### Material for this task ###
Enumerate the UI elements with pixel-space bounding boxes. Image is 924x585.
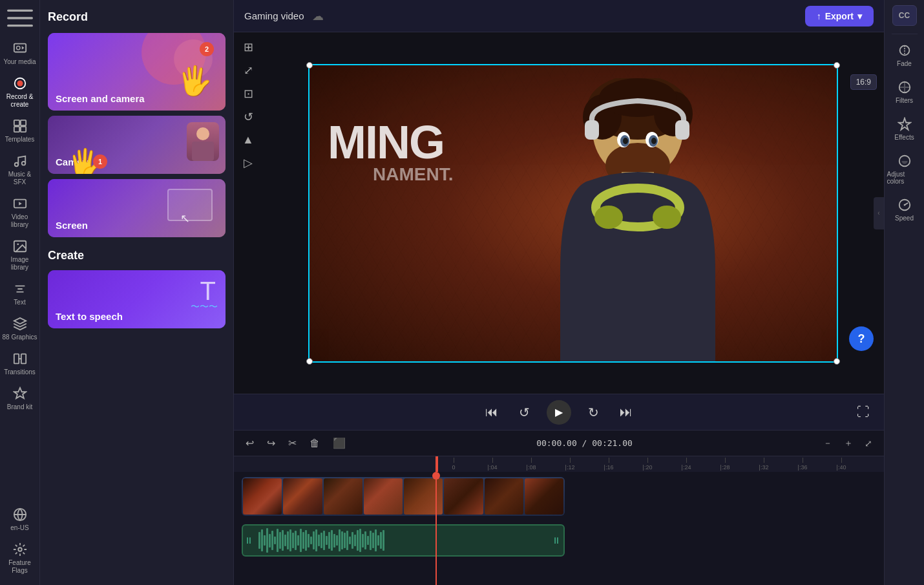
right-tool-filters[interactable]: Filters xyxy=(885,74,925,111)
main-content: Gaming video ☁ ↑ Export ▾ ⊞ ⤢ ⊡ ↺ ▲ ▷ xyxy=(234,0,884,585)
sidebar-item-image-library[interactable]: Image library xyxy=(0,234,40,277)
video-area: MING NAMENT. xyxy=(234,32,884,394)
gaming-text: MING xyxy=(328,116,444,169)
card-screen[interactable]: ↖ Screen xyxy=(48,179,226,237)
sidebar-item-label-templates: Templates xyxy=(5,136,35,144)
right-tool-effects[interactable]: Effects xyxy=(885,111,925,147)
skip-to-start-button[interactable]: ⏮ xyxy=(481,401,502,423)
svg-rect-0 xyxy=(7,10,33,12)
resize-tool[interactable]: ⤢ xyxy=(240,61,257,80)
cut-button[interactable]: ✂ xyxy=(284,434,300,452)
video-frame: MING NAMENT. xyxy=(308,64,838,363)
card-text-to-speech[interactable]: T 〜〜〜 Text to speech xyxy=(48,270,226,328)
sidebar-item-language[interactable]: en-US xyxy=(0,502,40,537)
video-clip[interactable] xyxy=(242,477,565,516)
svg-point-42 xyxy=(903,204,905,206)
time-display: 00:00.00 / 00:21.00 xyxy=(355,438,814,448)
sidebar-item-label-text: Text xyxy=(14,299,25,306)
sidebar-item-music-sfx[interactable]: Music & SFX xyxy=(0,149,40,191)
thumb-6 xyxy=(444,478,483,515)
sidebar-item-label-music-sfx: Music & SFX xyxy=(3,171,37,186)
timeline-ruler: 0 |:04 |:08 |:12 |:16 |:20 |:24 |:28 |:3… xyxy=(234,456,884,472)
sidebar-item-label-your-media: Your media xyxy=(3,58,36,66)
thumb-7 xyxy=(485,478,523,515)
right-sidebar: CC Fade Filters Effects Adjust colors xyxy=(884,0,924,585)
audio-clip[interactable]: ⏸ xyxy=(242,524,565,557)
fast-forward-button[interactable]: ↻ xyxy=(584,401,603,424)
sidebar-item-video-library[interactable]: Video library xyxy=(0,191,40,234)
captions-button[interactable]: CC xyxy=(892,5,917,26)
svg-point-19 xyxy=(18,548,22,551)
svg-rect-1 xyxy=(7,17,33,19)
sidebar-item-record-create[interactable]: Record & create xyxy=(0,71,40,114)
record-panel: Record 🖐 2 Screen and camera 🖐 1 Camera … xyxy=(40,0,234,585)
badge-1: 1 xyxy=(93,154,107,169)
card-camera-label: Camera xyxy=(56,156,91,167)
video-background: MING NAMENT. xyxy=(308,64,838,363)
rewind-button[interactable]: ↺ xyxy=(515,401,534,424)
position-tool[interactable]: ⊡ xyxy=(240,84,257,103)
right-tool-adjust-colors[interactable]: Adjust colors xyxy=(885,147,925,191)
sidebar-item-transitions[interactable]: Transitions xyxy=(0,346,40,381)
thumb-2 xyxy=(283,478,322,515)
fullscreen-button[interactable]: ⛶ xyxy=(853,401,874,423)
fit-to-screen-button[interactable]: ⤢ xyxy=(861,436,876,451)
svg-rect-8 xyxy=(20,120,25,125)
right-tool-speed[interactable]: Speed xyxy=(885,191,925,228)
playhead-line xyxy=(436,472,437,585)
add-clip-button[interactable]: ⬛ xyxy=(329,434,350,452)
undo-button[interactable]: ↩ xyxy=(242,434,258,452)
right-panel-collapse-handle[interactable]: ‹ xyxy=(874,197,884,229)
sidebar-item-label-record-create: Record & create xyxy=(3,93,37,109)
right-tool-fade[interactable]: Fade xyxy=(885,37,925,74)
help-button[interactable]: ? xyxy=(849,326,874,351)
export-label: Export xyxy=(825,11,854,21)
svg-point-4 xyxy=(16,46,20,50)
play-button[interactable]: ▶ xyxy=(547,400,571,425)
text-overlay-tool[interactable]: ▲ xyxy=(238,131,258,149)
sidebar-item-templates[interactable]: Templates xyxy=(0,114,40,149)
sidebar-item-label-image-library: Image library xyxy=(3,256,37,271)
right-tool-label-speed: Speed xyxy=(895,215,914,222)
playback-controls: ⏮ ↺ ▶ ↻ ⏭ ⛶ xyxy=(234,394,884,430)
cursor-arrow: ↖ xyxy=(180,211,190,226)
svg-rect-25 xyxy=(585,120,599,140)
waveform-icon: 〜〜〜 xyxy=(191,301,218,313)
sidebar-item-text[interactable]: Text xyxy=(0,277,40,312)
audio-track-content: ⏸ xyxy=(242,522,879,557)
sidebar-item-graphics[interactable]: 88 Graphics xyxy=(0,312,40,346)
card-camera[interactable]: 🖐 1 Camera xyxy=(48,116,226,174)
card-screen-and-camera[interactable]: 🖐 2 Screen and camera xyxy=(48,33,226,111)
sidebar-item-label-brand-kit: Brand kit xyxy=(7,403,32,411)
audio-pause-right: ⏸ xyxy=(552,535,562,546)
edit-toolbar: ⊞ ⤢ ⊡ ↺ ▲ ▷ xyxy=(234,32,262,394)
hamburger-menu[interactable] xyxy=(7,5,33,31)
create-section-title: Create xyxy=(48,249,226,262)
card-tts-label: Text to speech xyxy=(56,311,123,322)
sidebar-item-label-feature-flags: Feature Flags xyxy=(3,559,37,575)
svg-rect-7 xyxy=(14,120,19,125)
sidebar-item-your-media[interactable]: Your media xyxy=(0,36,40,71)
thumb-1 xyxy=(243,478,282,515)
redo-button[interactable]: ↪ xyxy=(263,434,279,452)
sidebar-item-feature-flags[interactable]: Feature Flags xyxy=(0,537,40,580)
delete-button[interactable]: 🗑 xyxy=(306,435,324,452)
crop-tool[interactable]: ⊞ xyxy=(240,37,257,57)
svg-rect-26 xyxy=(675,120,689,140)
export-button[interactable]: ↑ Export ▾ xyxy=(805,6,874,27)
zoom-out-button[interactable]: － xyxy=(819,435,836,452)
rotate-tool[interactable]: ↺ xyxy=(240,107,257,127)
gaming-text2: NAMENT. xyxy=(373,164,453,185)
timeline-tracks: ⏸ xyxy=(234,472,884,585)
sidebar-item-brand-kit[interactable]: Brand kit xyxy=(0,381,40,416)
send-back-tool[interactable]: ▷ xyxy=(240,153,257,173)
zoom-in-button[interactable]: ＋ xyxy=(840,435,857,452)
top-bar: Gaming video ☁ ↑ Export ▾ xyxy=(234,0,884,32)
aspect-ratio-badge: 16:9 xyxy=(850,74,877,90)
skip-to-end-button[interactable]: ⏭ xyxy=(616,401,636,423)
thumb-8 xyxy=(525,478,563,515)
ruler-mark-4: |:04 xyxy=(473,458,512,471)
svg-point-5 xyxy=(17,80,23,86)
project-title: Gaming video xyxy=(244,10,304,21)
ruler-mark-8: |:08 xyxy=(512,458,551,471)
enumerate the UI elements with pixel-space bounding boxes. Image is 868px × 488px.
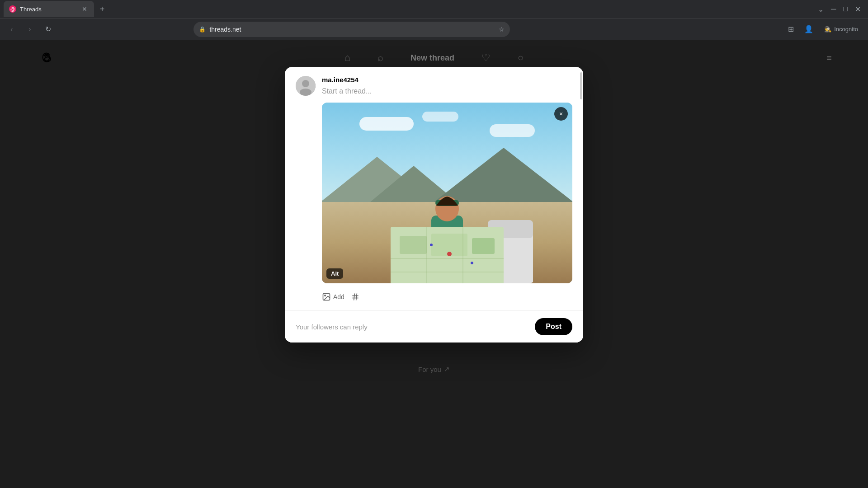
incognito-label: 🕵 Incognito [820,24,863,34]
active-tab[interactable]: @ Threads ✕ [4,1,94,17]
svg-point-1 [302,80,309,87]
svg-line-27 [354,294,355,300]
reply-permission[interactable]: Your followers can reply [296,323,368,331]
tab-favicon: @ [9,5,16,13]
image-scene [322,103,572,283]
page-content: ⌂ ⌕ New thread ♡ ○ ≡ For you ↗ [0,40,868,488]
image-close-button[interactable]: × [554,107,568,121]
image-preview: × Alt [322,103,572,283]
tab-title: Threads [20,6,77,13]
tab-search-icon[interactable]: ⌄ [818,5,824,14]
modal-overlay: ma.ine4254 Start a thread... [0,40,868,488]
minimize-button[interactable]: ─ [831,5,836,13]
back-button[interactable]: ‹ [5,23,18,36]
new-tab-button[interactable]: + [96,3,108,15]
new-thread-modal: ma.ine4254 Start a thread... [285,67,583,343]
refresh-button[interactable]: ↻ [42,23,54,36]
modal-footer: Your followers can reply Post [285,310,583,343]
hashtag-button[interactable] [351,292,360,301]
tab-bar: @ Threads ✕ + ⌄ ─ □ ✕ [0,0,868,18]
thread-placeholder[interactable]: Start a thread... [322,87,572,95]
profile-button[interactable]: 👤 [802,22,816,37]
extensions-button[interactable]: ⊞ [783,22,798,37]
modal-scrollbar[interactable] [580,67,583,343]
post-button[interactable]: Post [535,318,572,335]
forward-button[interactable]: › [24,23,36,36]
browser-chrome: @ Threads ✕ + ⌄ ─ □ ✕ ‹ › ↻ 🔒 threads.ne… [0,0,868,40]
maximize-button[interactable]: □ [843,5,848,13]
modal-scroll-area[interactable]: ma.ine4254 Start a thread... [285,67,583,310]
address-bar: ‹ › ↻ 🔒 threads.net ☆ ⊞ 👤 🕵 Incognito [0,18,868,40]
browser-toolbar-right: ⊞ 👤 🕵 Incognito [783,22,863,37]
incognito-icon: 🕵 [824,26,831,33]
close-window-button[interactable]: ✕ [855,5,861,14]
secure-icon: 🔒 [199,26,206,33]
username: ma.ine4254 [322,76,572,84]
tab-close-button[interactable]: ✕ [80,5,89,13]
cloud-3 [490,124,535,137]
cloud-1 [359,117,414,131]
url-bar[interactable]: 🔒 threads.net ☆ [193,22,510,37]
composer-right: ma.ine4254 Start a thread... [322,76,572,303]
user-avatar [296,76,316,96]
cloud-2 [422,112,458,122]
alt-button[interactable]: Alt [326,268,343,279]
modal-body: ma.ine4254 Start a thread... [285,67,583,310]
svg-point-24 [325,295,326,296]
person-scene [361,139,533,283]
svg-rect-11 [400,236,427,254]
bookmark-icon[interactable]: ☆ [499,26,505,33]
svg-point-19 [430,244,433,246]
svg-point-18 [447,252,452,256]
svg-point-2 [300,89,311,96]
thread-composer: ma.ine4254 Start a thread... [296,76,572,303]
composer-toolbar: Add [322,287,572,303]
close-icon: × [559,110,563,117]
url-text: threads.net [209,26,495,33]
scrollbar-thumb [580,72,582,99]
svg-point-20 [471,262,473,264]
svg-rect-13 [472,238,495,254]
svg-line-28 [356,294,357,300]
add-media-button[interactable]: Add [322,292,344,301]
window-controls: ⌄ ─ □ ✕ [818,5,864,14]
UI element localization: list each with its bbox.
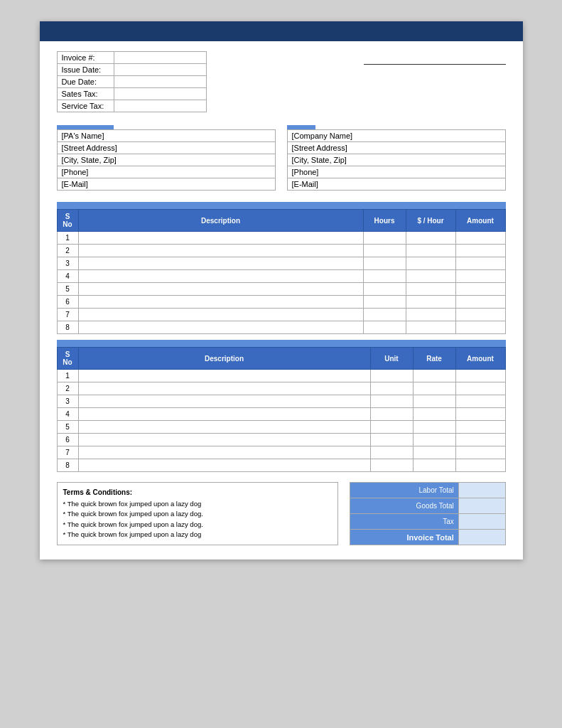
meta-value[interactable] <box>114 76 206 88</box>
mat-rate[interactable] <box>413 382 455 395</box>
materials-data-row: 2 <box>57 382 505 395</box>
labor-desc[interactable] <box>78 321 363 334</box>
mat-unit[interactable] <box>370 370 413 382</box>
labor-perhour[interactable] <box>406 232 455 245</box>
mat-desc[interactable] <box>78 421 370 434</box>
labor-desc[interactable] <box>78 309 363 321</box>
labor-hours[interactable] <box>363 283 406 296</box>
labor-perhour[interactable] <box>406 245 455 257</box>
mat-rate[interactable] <box>413 421 455 434</box>
mat-unit[interactable] <box>370 459 413 472</box>
mat-desc[interactable] <box>78 459 370 472</box>
from-row: [E-Mail] <box>57 178 275 191</box>
labor-data-row: 3 <box>57 257 505 270</box>
mat-amount[interactable] <box>455 446 505 459</box>
labor-data-row: 8 <box>57 321 505 334</box>
labor-amount[interactable] <box>455 309 505 321</box>
mat-sno: 4 <box>57 408 78 421</box>
from-row: [PA's Name] <box>57 130 275 142</box>
mat-amount[interactable] <box>455 434 505 446</box>
mat-rate[interactable] <box>413 434 455 446</box>
mat-desc[interactable] <box>78 446 370 459</box>
meta-value[interactable] <box>114 100 206 112</box>
total-label: Goods Total <box>350 498 458 514</box>
meta-value[interactable] <box>114 88 206 100</box>
meta-row: Service Tax: <box>57 100 206 112</box>
mat-desc[interactable] <box>78 434 370 446</box>
labor-perhour[interactable] <box>406 270 455 283</box>
mat-amount[interactable] <box>455 370 505 382</box>
mat-desc[interactable] <box>78 395 370 408</box>
mat-rate[interactable] <box>413 459 455 472</box>
labor-perhour[interactable] <box>406 321 455 334</box>
labor-data-row: 2 <box>57 245 505 257</box>
mat-rate[interactable] <box>413 395 455 408</box>
mat-rate[interactable] <box>413 370 455 382</box>
labor-perhour[interactable] <box>406 309 455 321</box>
totals-box: Labor TotalGoods TotalTaxInvoice Total <box>350 482 506 545</box>
mat-unit[interactable] <box>370 382 413 395</box>
meta-value[interactable] <box>114 52 206 64</box>
labor-amount[interactable] <box>455 283 505 296</box>
meta-label: Issue Date: <box>57 64 114 76</box>
labor-table-wrap: S No Description Hours $ / Hour Amount 1… <box>40 209 523 334</box>
mat-rate[interactable] <box>413 408 455 421</box>
total-value[interactable] <box>458 483 505 498</box>
materials-data-row: 8 <box>57 459 505 472</box>
mat-unit[interactable] <box>370 421 413 434</box>
labor-data-row: 6 <box>57 296 505 309</box>
mat-amount[interactable] <box>455 408 505 421</box>
header <box>40 21 523 41</box>
mat-amount[interactable] <box>455 382 505 395</box>
labor-desc[interactable] <box>78 232 363 245</box>
from-cell: [City, State, Zip] <box>57 154 275 166</box>
meta-row: Sates Tax: <box>57 88 206 100</box>
labor-desc[interactable] <box>78 270 363 283</box>
labor-amount[interactable] <box>455 257 505 270</box>
total-value[interactable] <box>458 514 505 530</box>
mat-unit[interactable] <box>370 434 413 446</box>
labor-hours[interactable] <box>363 257 406 270</box>
mat-sno: 2 <box>57 382 78 395</box>
labor-hours[interactable] <box>363 296 406 309</box>
labor-desc[interactable] <box>78 257 363 270</box>
labor-desc[interactable] <box>78 245 363 257</box>
labor-desc[interactable] <box>78 283 363 296</box>
mat-unit[interactable] <box>370 408 413 421</box>
labor-hours[interactable] <box>363 270 406 283</box>
labor-amount[interactable] <box>455 321 505 334</box>
meta-label: Service Tax: <box>57 100 114 112</box>
mat-desc[interactable] <box>78 408 370 421</box>
labor-amount[interactable] <box>455 232 505 245</box>
labor-perhour[interactable] <box>406 296 455 309</box>
to-row: [E-Mail] <box>287 178 505 191</box>
labor-hours[interactable] <box>363 321 406 334</box>
labor-perhour[interactable] <box>406 283 455 296</box>
mat-desc[interactable] <box>78 382 370 395</box>
totals-row: Tax <box>350 514 505 530</box>
labor-hours[interactable] <box>363 245 406 257</box>
mat-amount[interactable] <box>455 459 505 472</box>
labor-perhour[interactable] <box>406 257 455 270</box>
labor-hours[interactable] <box>363 309 406 321</box>
total-value[interactable] <box>458 530 505 545</box>
to-row: [Company Name] <box>287 130 505 142</box>
labor-hours[interactable] <box>363 232 406 245</box>
total-value[interactable] <box>458 498 505 514</box>
materials-table: S No Description Unit Rate Amount 123456… <box>57 347 506 472</box>
materials-data-row: 6 <box>57 434 505 446</box>
mat-unit[interactable] <box>370 446 413 459</box>
labor-amount[interactable] <box>455 296 505 309</box>
labor-desc[interactable] <box>78 296 363 309</box>
mat-amount[interactable] <box>455 395 505 408</box>
mat-amount[interactable] <box>455 421 505 434</box>
mat-unit[interactable] <box>370 395 413 408</box>
mat-rate[interactable] <box>413 446 455 459</box>
labor-amount[interactable] <box>455 245 505 257</box>
mat-col-sno: S No <box>57 348 78 370</box>
labor-data-row: 4 <box>57 270 505 283</box>
materials-data-row: 4 <box>57 408 505 421</box>
mat-desc[interactable] <box>78 370 370 382</box>
meta-value[interactable] <box>114 64 206 76</box>
labor-amount[interactable] <box>455 270 505 283</box>
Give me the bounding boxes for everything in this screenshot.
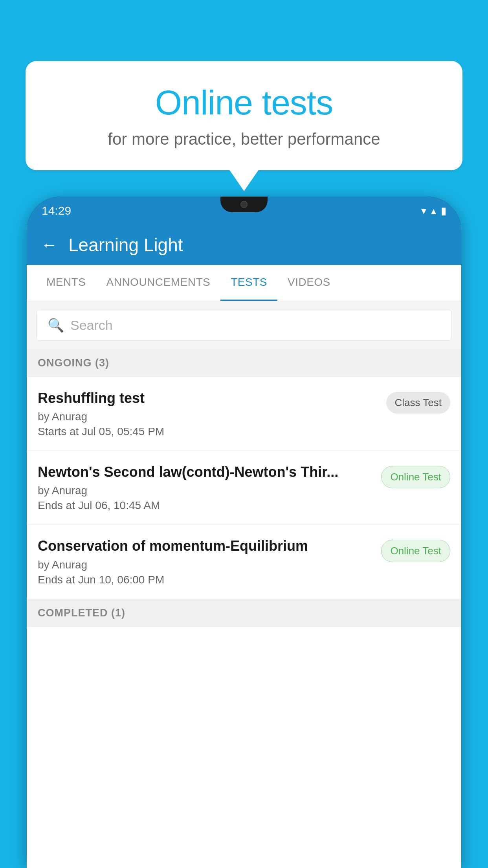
###
◆ What the task asks: List the lines of the records where "boxes" occurs.

◆ Response area:
Enumerate the UI elements with pixel-space bounding boxes. Image is 924x585.
enumerate the UI elements with pixel-space bounding boxes. Image is 868px × 488px.
Give me the bounding boxes for everything in this screenshot.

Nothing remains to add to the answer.